▶ **Exercise instructions**: Could you retype only the lines from the one containing "2020 ΚΑΙ 2021." through the final line of the entries, both included, skipping any images?

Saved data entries
☆ ☆ ☆ ☆ ☆ ☆ ☆

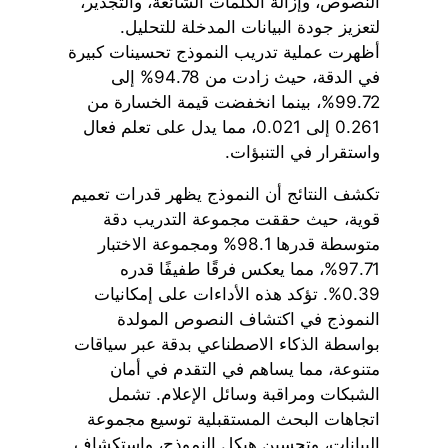
النصوص، وإزالة الكلمات الشائعة، والتجذير،
لتعزيز جودة البيانات المدخلة للتحليل.
أظهرت عملية تدريب النموذج تحسينات كبيرة
في الدقة، حيث زادت من 94.78% إلى
99.72%، بينما انخفضت قيمة الخسارة من
0.261 إلى 0.021، مما يدل على تعلم فعال
واستقرار في التنبؤات.
تكشف النتائج أن النموذج يظهر قدرات تعميم
قوية، حيث حققت مجموعة التدريب دقة
متوسطة قدرها 98.1% ومجموعة الاختبار
97.71%، مما يعكس فرقًا طفيفًا قدره
0.39%. تؤكد هذه الأداءات على إمكانيات
النموذج في اكتشاف النصوص المولدة
بواسطة الذكاء الاصطناعي بدقة عبر سياقات
متنوعة، مما يساهم في التقدم في أمان
الشبكات ومراقبة وسائل الإعلام. تشمل
اتجاهات البحث المستقبلية توسيع مجموعة
البيانات، وتحسين هيكل النموذج، واستكشاف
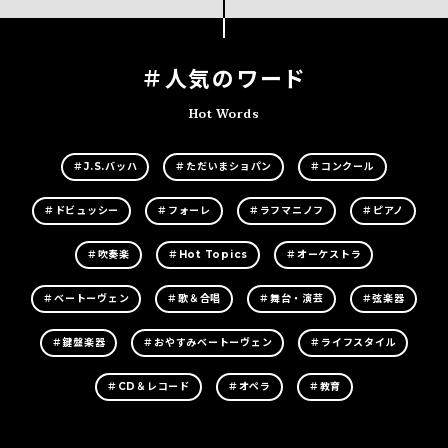
＃人気のワード
Hot Words
＃J.S.バッハ
＃ただいまショパン
＃コンクール
＃ドビュッシー
＃フォーレ
＃ラフマニノフ
＃ピアノ
＃吹奏楽
＃Hot Topics
＃オーケストラ
＃ベートーヴェン
＃歌＆合唱
＃舞台・演芸
＃弦楽器
＃鍵盤楽器
＃おやすみベートーヴェン
＃ライフスタイル
＃CD＆レコード
＃オペラ
＃教育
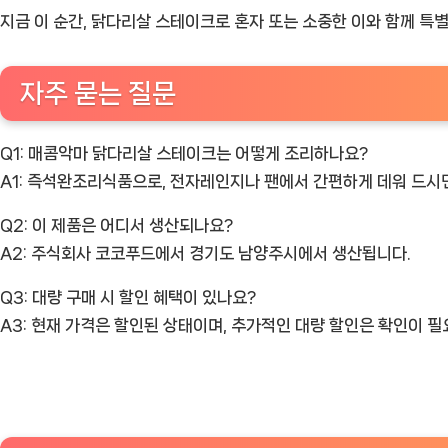
지금 이 순간, 닭다리살 스테이크로 혼자 또는 소중한 이와 함께 특
자주 묻는 질문
Q1: 매콤악마 닭다리살 스테이크는 어떻게 조리하나요?
A1: 즉석완조리식품으로, 전자레인지나 팬에서 간편하게 데워 드시
Q2: 이 제품은 어디서 생산되나요?
A2: 주식회사 코코푸드에서 경기도 남양주시에서 생산됩니다.
Q3: 대량 구매 시 할인 혜택이 있나요?
A3: 현재 가격은 할인된 상태이며, 추가적인 대량 할인은 확인이 필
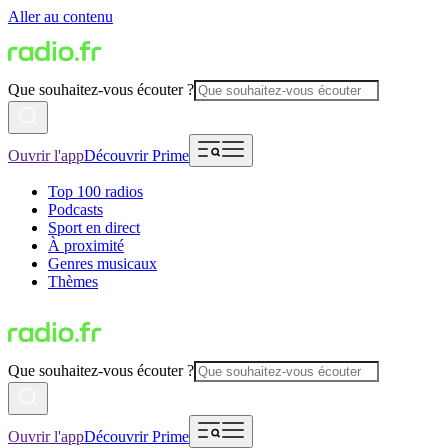
Aller au contenu
Que souhaitez-vous écouter ?
Ouvrir l'app
Découvrir Prime
Top 100 radios
Podcasts
Sport en direct
À proximité
Genres musicaux
Thèmes
Que souhaitez-vous écouter ?
Ouvrir l'app
Découvrir Prime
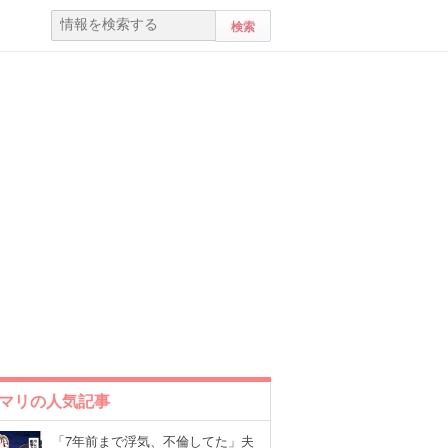
マリの人気記事
「7年前まで浮気、不倫してた」夫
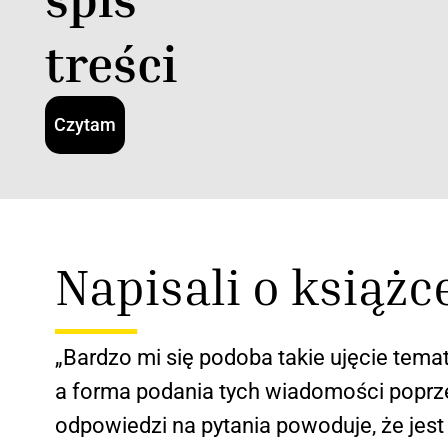
treści
Czytam
Napisali o książc
„Bardzo mi się podoba takie ujęcie temat
a forma podania tych wiadomości poprz
odpowiedzi na pytania powoduje, że jest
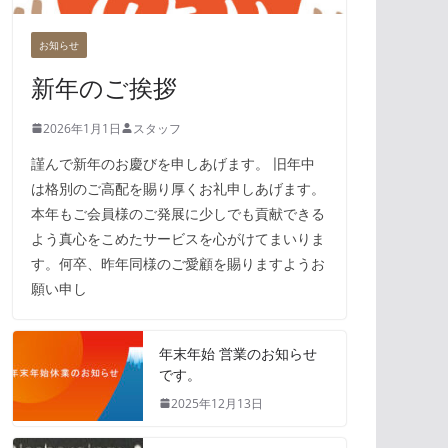
お知らせ
新年のご挨拶
2026年1月1日
スタッフ
謹んで新年のお慶びを申しあげます。 旧年中
は格別のご高配を賜り厚くお礼申しあげます。
本年もご会員様のご発展に少しでも貢献できる
よう真心をこめたサービスを心がけてまいりま
す。何卒、昨年同様のご愛顧を賜りますようお
願い申し
年末年始 営業のお知らせ
です。
2025年12月13日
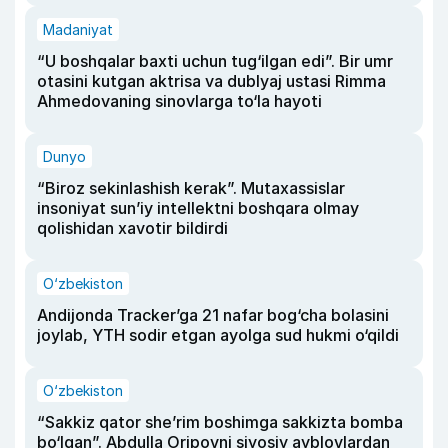
Madaniyat
“U boshqalar baxti uchun tug‘ilgan edi”. Bir umr
otasini kutgan aktrisa va dublyaj ustasi Rimma
Ahmedovaning sinovlarga to‘la hayoti
Dunyo
“Biroz sekinlashish kerak”. Mutaxassislar
insoniyat sun’iy intellektni boshqara olmay
qolishidan xavotir bildirdi
O‘zbekiston
Andijonda Tracker’ga 21 nafar bog‘cha bolasini
joylab, YTH sodir etgan ayolga sud hukmi o‘qildi
O‘zbekiston
“Sakkiz qator she’rim boshimga sakkizta bomba
bo‘lgan”. Abdulla Oripovni siyosiy ayblovlardan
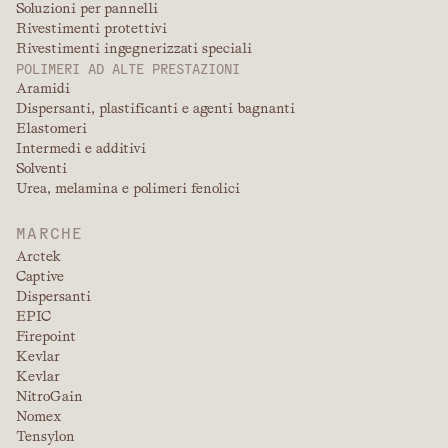
Soluzioni per pannelli
Rivestimenti protettivi
Rivestimenti ingegnerizzati speciali
POLIMERI AD ALTE PRESTAZIONI
Aramidi
Dispersanti, plastificanti e agenti bagnanti
Elastomeri
Intermedi e additivi
Solventi
Urea, melamina e polimeri fenolici
MARCHE
Arctek
Captive
Dispersanti
EPIC
Firepoint
Kevlar
Kevlar
NitroGain
Nomex
Tensylon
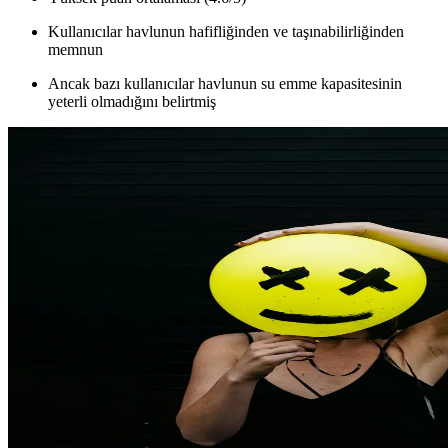
Kullanıcılar havlunun hafifliğinden ve taşınabilirliğinden
memnun
Ancak bazı kullanıcılar havlunun su emme kapasitesinin
yeterli olmadığını belirtmiş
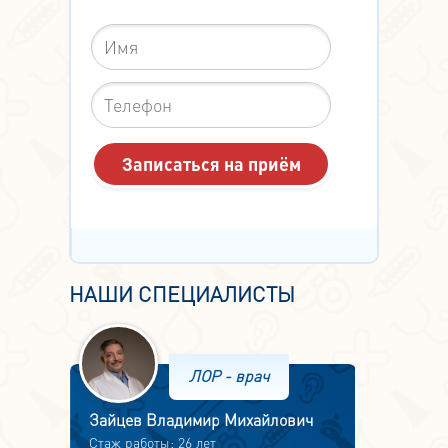
НАШИ СПЕЦИАЛИСТЫ
ЛОР - врач
Зайцев Владимир Михайлович
Стаж работы: 26 лет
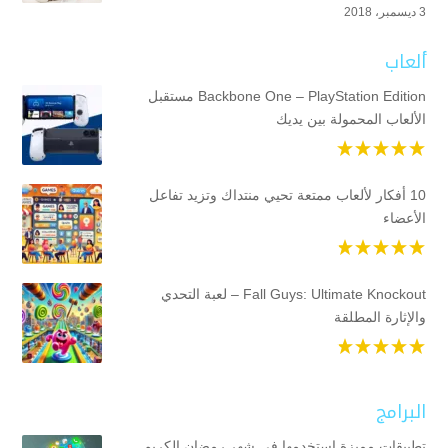
3 ديسمبر، 2018
ألعاب
Backbone One – PlayStation Edition مستقبل
الألعاب المحمولة بين يديك
10 أفكار لألعاب ممتعة تحيي منتداك وتزيد تفاعل
الأعضاء
Fall Guys: Ultimate Knockout – لعبة التحدي
والإثارة المطلقة
البرامج
تطبيقات مميزة استخدمها في شهر رمضان الكريم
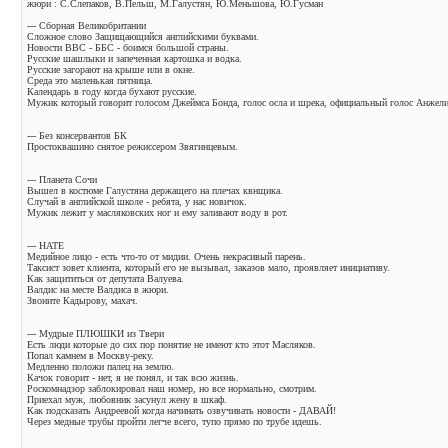
жюри : С.Слепаков, В.Пельш, М.Галустян, Ю.Меньшова, Ю.Гусман
--- Сборная Великобритании
Сложное слово Защищающийся английскими буквами.
Новости BBC - ББС - боимся большой страны.
Русские шашлыки и запеченная картошка и водка.
Русские загорают на крыше или в окне.
Среда это маленькая пятница.
Календарь в году когда бухают русские.
Мужик который говорит голосом Джеймса Бонда, голос осла и шрека, официальный голос Анжел
--- Без консервантов БК
Простоквашино снятое режиссером Звягинцевым.
--- Планета Сочи
Вышел в костюме Галустяна держащего на плечах квнщика.
Случай в английской школе - ребята, у нас новичок.
Мужик лежит у масляковских ног и ему заливают воду в рот.
--- НАТЕ
Медийное лицо - есть что-то от мидии. Очень некрасивый парень.
Таксист зовет клиента, который его не вызывал, заказов мало, проявляет инициативу.
Как защититься от депутата Валуева.
Валдис на месте Валдиса в жюри.
Звоните Кадырову, махач.
--- Мудрые ПЛЮШКИ из Твери
Есть люди которые до сих пор понятие не имеют кто этот Масляков.
Попал камнем в Москву-реку.
Медленно положи палец на землю.
Качок говорит - нет, я не понял, и так всю жизнь.
Роскомнадзор заблокировал наш номер, но все нормально, смотрим.
Приехал муж, любовник засунул жену в шкаф.
Как подсказать Андреевой когда начинать озвучивать новости - ДАВАЙ!
Через медные трубы пройти легче всего, тупо прямо по трубе идешь.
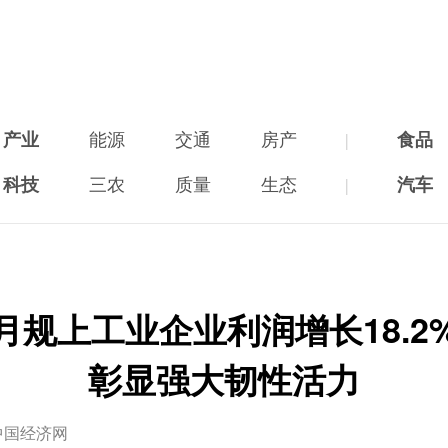
产业
能源
交通
房产
|
食品
科技
三农
质量
生态
|
汽车
月规上工业企业利润增长18.2
彰显强大韧性活力
中国经济网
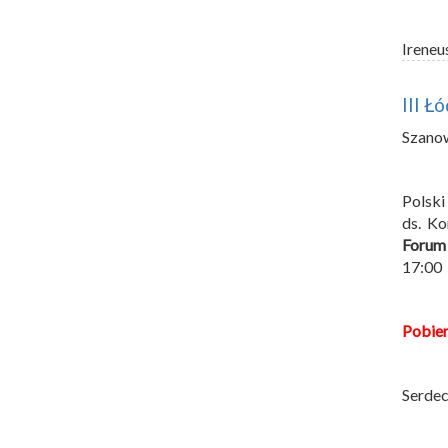
Ireneu
III Ł
Szano
Polski
ds. K
Forum
17:00
Pobie
Serdec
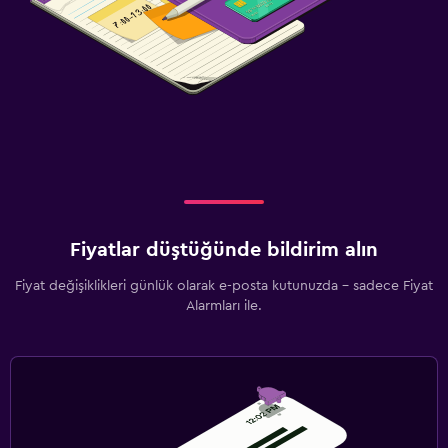
Fiyatlar düştüğünde bildirim alın
Fiyat değişiklikleri günlük olarak e-posta kutunuzda - sadece Fiyat
Alarmları ile.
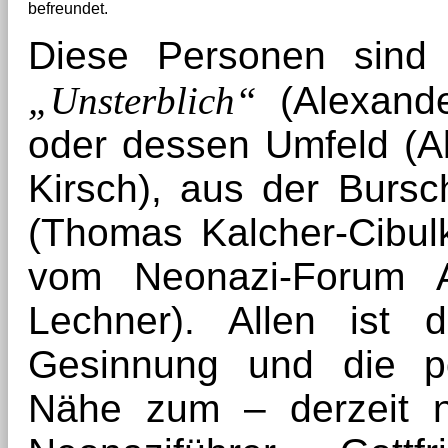
befreundet.
Diese Personen sind 
„Unsterblich“
(Alexande
oder dessen Umfeld (A
Kirsch), aus der Burs
(Thomas Kalcher-Cibulk
vom Neonazi-Forum Al
Lechner). Allen ist di
Gesinnung und die po
Nähe zum – derzeit n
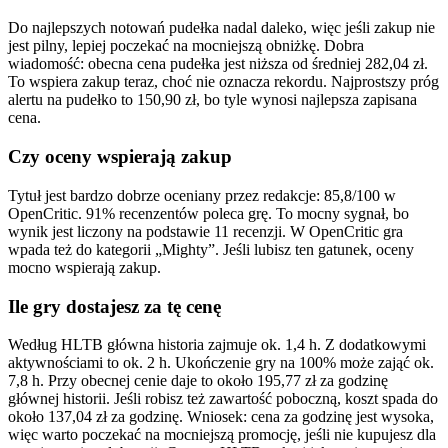
Do najlepszych notowań pudełka nadal daleko, więc jeśli zakup nie
jest pilny, lepiej poczekać na mocniejszą obniżkę. Dobra
wiadomość: obecna cena pudełka jest niższa od średniej 282,04 zł.
To wspiera zakup teraz, choć nie oznacza rekordu. Najprostszy próg
alertu na pudełko to 150,90 zł, bo tyle wynosi najlepsza zapisana
cena.
Czy oceny wspierają zakup
Tytuł jest bardzo dobrze oceniany przez redakcje: 85,8/100 w
OpenCritic. 91% recenzentów poleca grę. To mocny sygnał, bo
wynik jest liczony na podstawie 11 recenzji. W OpenCritic gra
wpada też do kategorii „Mighty”. Jeśli lubisz ten gatunek, oceny
mocno wspierają zakup.
Ile gry dostajesz za tę cenę
Według HLTB główna historia zajmuje ok. 1,4 h. Z dodatkowymi
aktywnościami to ok. 2 h. Ukończenie gry na 100% może zająć ok.
7,8 h. Przy obecnej cenie daje to około 195,77 zł za godzinę
głównej historii. Jeśli robisz też zawartość poboczną, koszt spada do
około 137,04 zł za godzinę. Wniosek: cena za godzinę jest wysoka,
więc warto poczekać na mocniejszą promocję, jeśli nie kupujesz dla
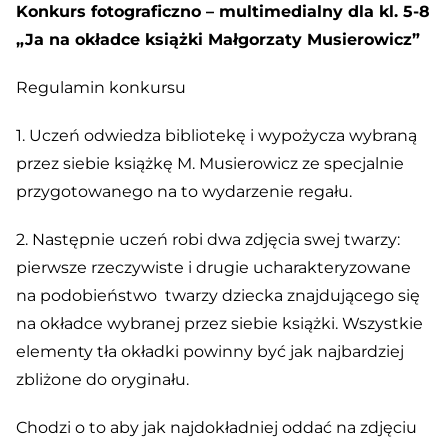
Konkurs fotograficzno – multimedialny dla kl. 5-8
„Ja na okładce książki Małgorzaty Musierowicz”
Regulamin konkursu
1. Uczeń odwiedza bibliotekę i wypożycza wybraną
przez siebie książkę M. Musierowicz ze specjalnie
przygotowanego na to wydarzenie regału.
2. Następnie uczeń robi dwa zdjęcia swej twarzy:
pierwsze rzeczywiste i drugie ucharakteryzowane
na podobieństwo twarzy dziecka znajdującego się
na okładce wybranej przez siebie książki. Wszystkie
elementy tła okładki powinny być jak najbardziej
zbliżone do oryginału.
Chodzi o to aby jak najdokładniej oddać na zdjęciu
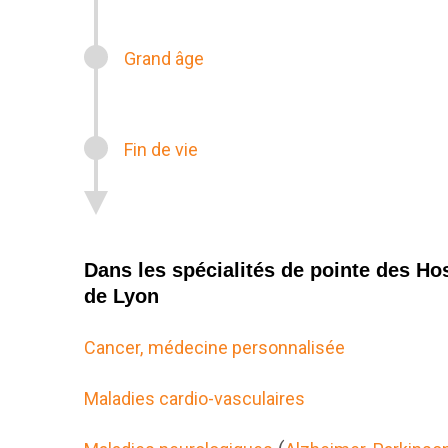
Grand âge
Fin de vie
Dans les spécialités de pointe des Ho
de Lyon
Cancer,
médecine personnalisée
Maladies cardio-vasculaires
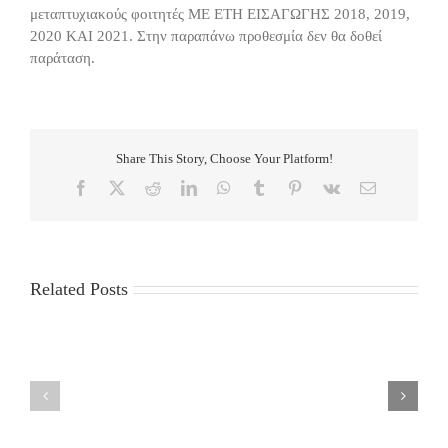
μεταπτυχιακούς φοιτητές ΜΕ ΕΤΗ ΕΙΣΑΓΩΓΗΣ 2018, 2019,
2020 ΚΑΙ 2021. Στην παραπάνω προθεσμία δεν θα δοθεί
παράταση.
Share This Story, Choose Your Platform!
Facebook
X
Reddit
LinkedIn
WhatsApp
Tumblr
Pinterest
Vk
Email
Related Posts
LIST
MSc
OF
Thesis
ADMISSIONS
presentation
and
of
RUNNER-
Mr.
UPS
Giorgos
FOR
Petsangourakis
THE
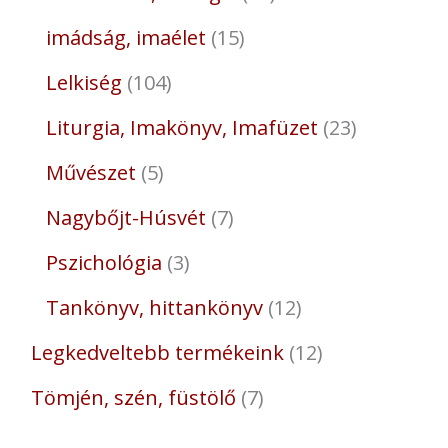
imádság, imaélet
15
Lelkiség
104
Liturgia, Imakönyv, Imafüzet
23
Művészet
5
Nagybőjt-Húsvét
7
Pszichológia
3
Tankönyv, hittankönyv
12
Legkedveltebb termékeink
12
Tömjén, szén, füstölő
7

☆ ☆ ☆ ☆ ☆ ☆ ☆

▶ **Task response**:
2020 ΚΑΙ 2021. Στην παραπάνω προθεσμία δεν θα δοθεί
παράταση.
Share This Story, Choose Your Platform!
Facebook
X
Reddit
LinkedIn
WhatsApp
Tumblr
Pinterest
Vk
Email
Related Posts
LIST
MSc
OF
Thesis
ADMISSIONS
presentation
and
of
RUNNER-
Mr.
UPS
Giorgos
FOR
Petsangourakis
THE
imádság, imaélet
15
Lelkiség
104
Liturgia, Imakönyv, Imafüzet
23
Művészet
5
Nagybőjt-Húsvét
7
Pszichológia
3
Tankönyv, hittankönyv
12
Legkedveltebb termékeink
12
Tömjén, szén, füstölő
7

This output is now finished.